Your objective:
Every line with the string "slide" in it belongs in your answer, so copy them all from the data.
═══ Given entries ═══
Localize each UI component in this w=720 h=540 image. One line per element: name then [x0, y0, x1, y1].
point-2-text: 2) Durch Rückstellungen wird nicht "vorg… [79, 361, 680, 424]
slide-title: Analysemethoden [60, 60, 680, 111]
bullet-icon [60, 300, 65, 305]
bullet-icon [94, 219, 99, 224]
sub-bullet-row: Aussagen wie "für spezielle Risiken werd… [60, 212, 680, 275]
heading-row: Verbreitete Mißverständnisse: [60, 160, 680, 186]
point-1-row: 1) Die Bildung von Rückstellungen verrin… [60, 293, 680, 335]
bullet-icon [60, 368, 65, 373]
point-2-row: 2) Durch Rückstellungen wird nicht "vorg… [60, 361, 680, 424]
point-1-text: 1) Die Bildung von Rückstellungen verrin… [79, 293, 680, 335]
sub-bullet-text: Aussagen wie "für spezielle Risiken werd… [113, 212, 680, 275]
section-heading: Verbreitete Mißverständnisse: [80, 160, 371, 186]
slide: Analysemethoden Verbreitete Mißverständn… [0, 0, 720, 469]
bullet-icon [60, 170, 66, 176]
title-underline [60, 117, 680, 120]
═══
═══ Given entries ═══
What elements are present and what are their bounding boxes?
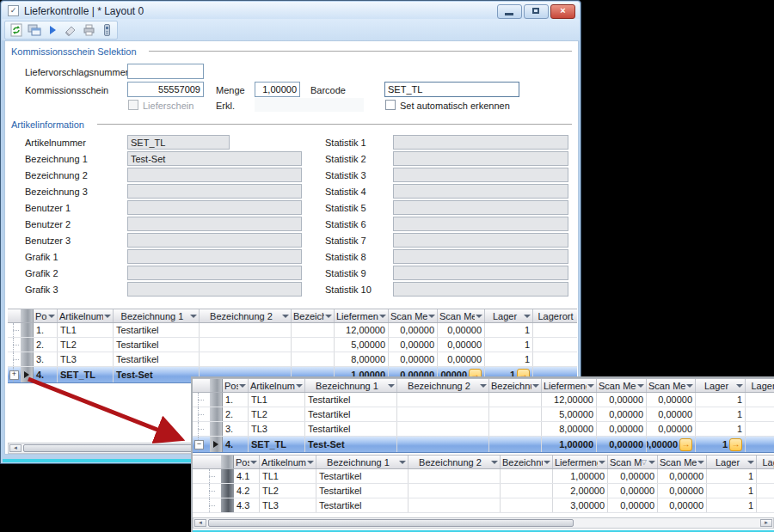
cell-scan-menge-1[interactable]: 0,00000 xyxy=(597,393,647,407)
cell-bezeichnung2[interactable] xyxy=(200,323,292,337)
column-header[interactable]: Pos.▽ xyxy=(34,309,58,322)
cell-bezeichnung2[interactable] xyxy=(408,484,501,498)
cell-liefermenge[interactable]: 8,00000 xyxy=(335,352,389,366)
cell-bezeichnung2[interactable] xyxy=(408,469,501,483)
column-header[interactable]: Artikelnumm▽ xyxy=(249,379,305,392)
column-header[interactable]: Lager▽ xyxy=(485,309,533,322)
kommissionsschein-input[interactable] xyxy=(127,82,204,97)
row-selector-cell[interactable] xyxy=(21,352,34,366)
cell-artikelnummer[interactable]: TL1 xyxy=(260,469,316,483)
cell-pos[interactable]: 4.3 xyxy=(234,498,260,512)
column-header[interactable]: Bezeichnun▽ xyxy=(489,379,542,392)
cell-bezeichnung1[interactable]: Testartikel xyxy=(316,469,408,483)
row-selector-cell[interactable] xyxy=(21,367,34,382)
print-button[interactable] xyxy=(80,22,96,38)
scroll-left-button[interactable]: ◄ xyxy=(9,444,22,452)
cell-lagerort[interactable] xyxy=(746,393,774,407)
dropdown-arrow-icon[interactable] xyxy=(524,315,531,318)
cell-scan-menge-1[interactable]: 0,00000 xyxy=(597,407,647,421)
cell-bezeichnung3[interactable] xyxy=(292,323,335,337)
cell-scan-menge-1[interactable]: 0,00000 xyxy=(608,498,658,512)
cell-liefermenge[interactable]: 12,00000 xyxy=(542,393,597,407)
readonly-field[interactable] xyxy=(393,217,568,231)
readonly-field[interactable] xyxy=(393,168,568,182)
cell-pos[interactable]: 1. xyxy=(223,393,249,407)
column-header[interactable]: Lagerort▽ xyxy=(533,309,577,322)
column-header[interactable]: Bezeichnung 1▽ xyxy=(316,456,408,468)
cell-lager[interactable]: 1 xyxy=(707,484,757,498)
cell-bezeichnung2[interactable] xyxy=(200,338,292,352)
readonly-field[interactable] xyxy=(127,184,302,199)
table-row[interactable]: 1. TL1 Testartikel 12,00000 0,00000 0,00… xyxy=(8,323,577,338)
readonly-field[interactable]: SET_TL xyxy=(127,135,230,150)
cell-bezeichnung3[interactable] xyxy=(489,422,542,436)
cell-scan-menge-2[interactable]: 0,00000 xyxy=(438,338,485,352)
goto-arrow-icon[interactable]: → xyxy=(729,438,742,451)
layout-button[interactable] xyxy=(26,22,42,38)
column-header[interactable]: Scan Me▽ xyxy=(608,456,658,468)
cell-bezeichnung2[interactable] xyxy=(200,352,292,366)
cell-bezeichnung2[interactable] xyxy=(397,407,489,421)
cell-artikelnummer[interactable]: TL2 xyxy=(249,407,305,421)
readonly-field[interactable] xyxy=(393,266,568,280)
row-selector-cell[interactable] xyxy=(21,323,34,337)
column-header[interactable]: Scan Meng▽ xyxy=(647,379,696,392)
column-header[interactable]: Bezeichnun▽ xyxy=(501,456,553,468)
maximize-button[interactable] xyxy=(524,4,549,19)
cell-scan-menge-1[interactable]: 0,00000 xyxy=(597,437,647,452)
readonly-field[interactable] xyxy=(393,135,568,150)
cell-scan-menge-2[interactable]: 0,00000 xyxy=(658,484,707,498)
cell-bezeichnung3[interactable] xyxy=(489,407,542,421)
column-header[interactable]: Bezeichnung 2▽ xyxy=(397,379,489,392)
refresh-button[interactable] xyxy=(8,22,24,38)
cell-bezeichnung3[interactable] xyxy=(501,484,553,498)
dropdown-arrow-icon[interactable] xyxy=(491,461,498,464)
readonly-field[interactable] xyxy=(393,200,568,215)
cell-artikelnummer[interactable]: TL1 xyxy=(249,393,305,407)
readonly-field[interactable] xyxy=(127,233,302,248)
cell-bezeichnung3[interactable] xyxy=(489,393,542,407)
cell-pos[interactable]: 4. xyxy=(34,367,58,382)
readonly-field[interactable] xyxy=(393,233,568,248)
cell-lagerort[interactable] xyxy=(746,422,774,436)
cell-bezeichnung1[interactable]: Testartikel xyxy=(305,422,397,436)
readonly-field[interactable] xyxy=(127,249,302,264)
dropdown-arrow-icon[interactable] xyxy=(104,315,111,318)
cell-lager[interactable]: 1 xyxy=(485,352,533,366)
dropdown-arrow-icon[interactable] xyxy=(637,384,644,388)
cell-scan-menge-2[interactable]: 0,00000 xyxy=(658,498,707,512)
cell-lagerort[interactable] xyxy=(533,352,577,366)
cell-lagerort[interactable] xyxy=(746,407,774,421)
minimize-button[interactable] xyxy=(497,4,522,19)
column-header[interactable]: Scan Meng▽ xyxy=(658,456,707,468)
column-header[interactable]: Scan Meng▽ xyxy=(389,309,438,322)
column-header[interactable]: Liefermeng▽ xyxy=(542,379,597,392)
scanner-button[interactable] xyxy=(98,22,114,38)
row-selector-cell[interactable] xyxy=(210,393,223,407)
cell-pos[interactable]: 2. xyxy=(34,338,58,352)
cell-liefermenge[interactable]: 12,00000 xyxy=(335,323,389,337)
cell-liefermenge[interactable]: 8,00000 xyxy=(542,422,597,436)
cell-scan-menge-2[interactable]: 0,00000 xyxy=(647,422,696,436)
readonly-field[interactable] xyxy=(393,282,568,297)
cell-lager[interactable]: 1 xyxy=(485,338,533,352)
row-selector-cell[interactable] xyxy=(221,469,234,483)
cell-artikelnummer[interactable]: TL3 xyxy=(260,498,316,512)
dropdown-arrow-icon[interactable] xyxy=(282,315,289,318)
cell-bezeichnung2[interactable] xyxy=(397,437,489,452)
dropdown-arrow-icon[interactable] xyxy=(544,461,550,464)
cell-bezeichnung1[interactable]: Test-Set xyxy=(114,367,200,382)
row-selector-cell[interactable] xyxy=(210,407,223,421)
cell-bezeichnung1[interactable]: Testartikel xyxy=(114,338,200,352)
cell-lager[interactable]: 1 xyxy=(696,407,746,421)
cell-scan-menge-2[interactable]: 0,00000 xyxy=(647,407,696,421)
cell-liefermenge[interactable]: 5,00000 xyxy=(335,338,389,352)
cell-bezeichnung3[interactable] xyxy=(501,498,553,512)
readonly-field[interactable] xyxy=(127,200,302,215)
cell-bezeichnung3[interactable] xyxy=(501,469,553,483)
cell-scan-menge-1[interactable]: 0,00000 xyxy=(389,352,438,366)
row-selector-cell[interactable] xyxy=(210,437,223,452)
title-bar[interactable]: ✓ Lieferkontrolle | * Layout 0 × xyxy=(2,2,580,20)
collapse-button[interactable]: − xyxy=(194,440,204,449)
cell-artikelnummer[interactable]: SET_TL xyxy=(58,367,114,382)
═══
Response to this exercise:
slide-title: Analysemethoden [60, 60, 680, 111]
slide: Analysemethoden Verbreitete Mißverständn… [0, 0, 720, 469]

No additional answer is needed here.